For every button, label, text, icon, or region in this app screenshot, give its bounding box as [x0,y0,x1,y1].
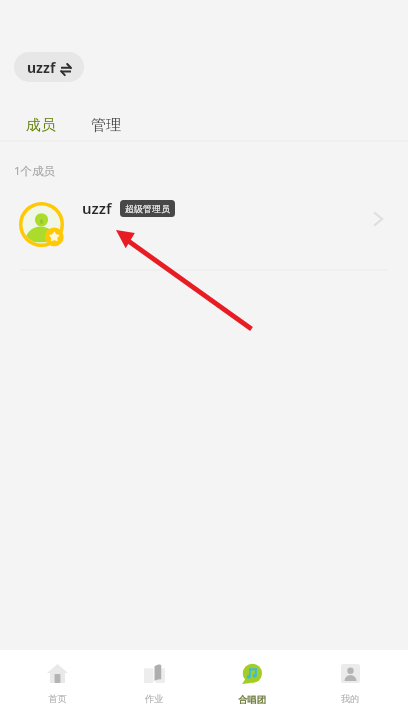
button[interactable]: 我的 [301,650,399,727]
staticText: uzzf [27,58,56,77]
staticText: 我的 [341,693,360,705]
staticText: 1个成员 [14,163,56,179]
button[interactable]: 合唱团 [203,650,301,727]
staticText: 管理 [91,116,121,135]
button[interactable]: 作业 [106,650,203,727]
staticText: 首页 [48,693,67,705]
button[interactable]: 成员 [7,116,73,142]
button[interactable]: 管理 [73,116,139,142]
staticText: uzzf [82,198,112,218]
staticText: 超级管理员 [125,203,170,214]
button[interactable]: uzzf [0,190,408,260]
other: Open member detail [373,212,385,226]
staticText: 作业 [145,693,164,705]
button[interactable]: 首页 [9,650,106,727]
staticText: 合唱团 [238,694,266,706]
staticText: 成员 [26,116,56,135]
button[interactable]: uzzf [14,52,84,82]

====

Please copy the lines above exactly as written, apart from any pictures.

▸ OUTPUT OF THE EXERCISE:
For every button, label, text, icon, or region in this app screenshot, give its bounding box as [x0,y0,x1,y1].
button[interactable]: 我的 [301,650,399,727]
staticText: uzzf [27,58,56,77]
staticText: 我的 [341,693,360,705]
staticText: 1个成员 [14,163,56,179]
button[interactable]: 合唱团 [203,650,301,727]
staticText: 管理 [91,116,121,135]
button[interactable]: 作业 [106,650,203,727]
staticText: 首页 [48,693,67,705]
button[interactable]: 成员 [7,116,73,142]
button[interactable]: 管理 [73,116,139,142]
staticText: uzzf [82,198,112,218]
staticText: 超级管理员 [125,203,170,214]
button[interactable]: uzzf [0,190,408,260]
other: Open member detail [373,212,385,226]
staticText: 作业 [145,693,164,705]
button[interactable]: 首页 [9,650,106,727]
staticText: 合唱团 [238,694,266,706]
staticText: 成员 [26,116,56,135]
button[interactable]: uzzf [14,52,84,82]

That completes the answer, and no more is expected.